## DIRECTIONS FOR THIS TASK
Once the line containing "калиброванный круг квалитета" is located, give it again exactly, together with each line that follows it to the end of the entries, and add nothing else.

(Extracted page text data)

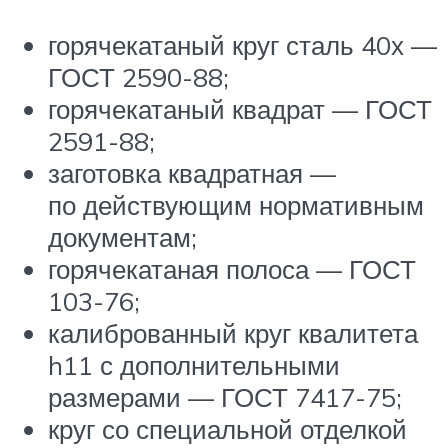
горячекатаный круг сталь 40х —
ГОСТ 2590-88;
горячекатаный квадрат — ГОСТ
2591-88;
заготовка квадратная —
по действующим нормативным
документам;
горячекатаная полоса — ГОСТ
103-76;
калиброванный круг квалитета
h11 с дополнительными
размерами — ГОСТ 7417-75;
круг со специальной отделкой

## ANSWER BOX
калиброванный круг квалитета
h11 с дополнительными
размерами — ГОСТ 7417-75;
круг со специальной отделкой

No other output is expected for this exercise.